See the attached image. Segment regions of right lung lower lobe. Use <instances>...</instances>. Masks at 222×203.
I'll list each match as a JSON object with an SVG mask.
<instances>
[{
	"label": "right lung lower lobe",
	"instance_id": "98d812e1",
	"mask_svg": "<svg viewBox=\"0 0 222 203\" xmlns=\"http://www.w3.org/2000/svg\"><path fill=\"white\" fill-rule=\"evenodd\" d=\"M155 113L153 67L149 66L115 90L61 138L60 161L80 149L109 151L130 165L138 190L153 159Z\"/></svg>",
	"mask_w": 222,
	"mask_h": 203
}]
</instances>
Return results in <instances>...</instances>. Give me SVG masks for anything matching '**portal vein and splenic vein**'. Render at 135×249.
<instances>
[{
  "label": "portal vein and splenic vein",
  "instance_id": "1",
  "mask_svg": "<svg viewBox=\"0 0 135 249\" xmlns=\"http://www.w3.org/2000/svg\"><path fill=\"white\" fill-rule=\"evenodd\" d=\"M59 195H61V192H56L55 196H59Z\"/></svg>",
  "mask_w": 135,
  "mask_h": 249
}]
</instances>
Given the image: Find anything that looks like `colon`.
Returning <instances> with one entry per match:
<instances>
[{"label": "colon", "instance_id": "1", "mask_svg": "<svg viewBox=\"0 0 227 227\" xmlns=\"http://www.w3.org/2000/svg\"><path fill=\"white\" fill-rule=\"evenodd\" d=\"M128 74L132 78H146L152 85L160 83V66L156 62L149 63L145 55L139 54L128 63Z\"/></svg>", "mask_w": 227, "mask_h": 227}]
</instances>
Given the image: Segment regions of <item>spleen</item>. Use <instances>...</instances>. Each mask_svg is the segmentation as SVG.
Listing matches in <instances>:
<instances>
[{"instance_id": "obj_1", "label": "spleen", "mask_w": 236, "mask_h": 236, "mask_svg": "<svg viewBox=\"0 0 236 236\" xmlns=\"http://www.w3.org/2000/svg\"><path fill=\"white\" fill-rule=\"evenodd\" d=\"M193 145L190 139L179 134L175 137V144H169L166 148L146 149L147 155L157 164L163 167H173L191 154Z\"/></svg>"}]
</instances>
########################################
**Task to complete**
Copy the entries above exactly. Miss none of them.

**Answer area**
See the attached image. Segment regions of right lung lower lobe. Use <instances>...</instances>. Masks at 222×203.
I'll list each match as a JSON object with an SVG mask.
<instances>
[{
	"label": "right lung lower lobe",
	"instance_id": "98d812e1",
	"mask_svg": "<svg viewBox=\"0 0 222 203\" xmlns=\"http://www.w3.org/2000/svg\"><path fill=\"white\" fill-rule=\"evenodd\" d=\"M155 113L153 67L149 66L115 90L61 138L60 161L80 149L109 151L130 165L138 190L153 159Z\"/></svg>",
	"mask_w": 222,
	"mask_h": 203
}]
</instances>
Return results in <instances>...</instances>. Give me SVG masks for anything matching '**portal vein and splenic vein**'. Render at 135×249.
<instances>
[{
  "label": "portal vein and splenic vein",
  "instance_id": "1",
  "mask_svg": "<svg viewBox=\"0 0 135 249\" xmlns=\"http://www.w3.org/2000/svg\"><path fill=\"white\" fill-rule=\"evenodd\" d=\"M59 195H61V192H56L55 196H59Z\"/></svg>",
  "mask_w": 135,
  "mask_h": 249
}]
</instances>
Given the image: Find anything that looks like `colon`.
Returning <instances> with one entry per match:
<instances>
[{"label": "colon", "instance_id": "1", "mask_svg": "<svg viewBox=\"0 0 227 227\" xmlns=\"http://www.w3.org/2000/svg\"><path fill=\"white\" fill-rule=\"evenodd\" d=\"M128 74L132 78H146L152 85L160 83V66L156 62L149 63L145 55L139 54L128 63Z\"/></svg>", "mask_w": 227, "mask_h": 227}]
</instances>
Given the image: Segment regions of <item>spleen</item>. Use <instances>...</instances>. Each mask_svg is the segmentation as SVG.
Listing matches in <instances>:
<instances>
[{"instance_id": "obj_1", "label": "spleen", "mask_w": 236, "mask_h": 236, "mask_svg": "<svg viewBox=\"0 0 236 236\" xmlns=\"http://www.w3.org/2000/svg\"><path fill=\"white\" fill-rule=\"evenodd\" d=\"M193 145L190 139L179 134L175 137V144H169L166 148L146 149L147 155L157 164L163 167H173L191 154Z\"/></svg>"}]
</instances>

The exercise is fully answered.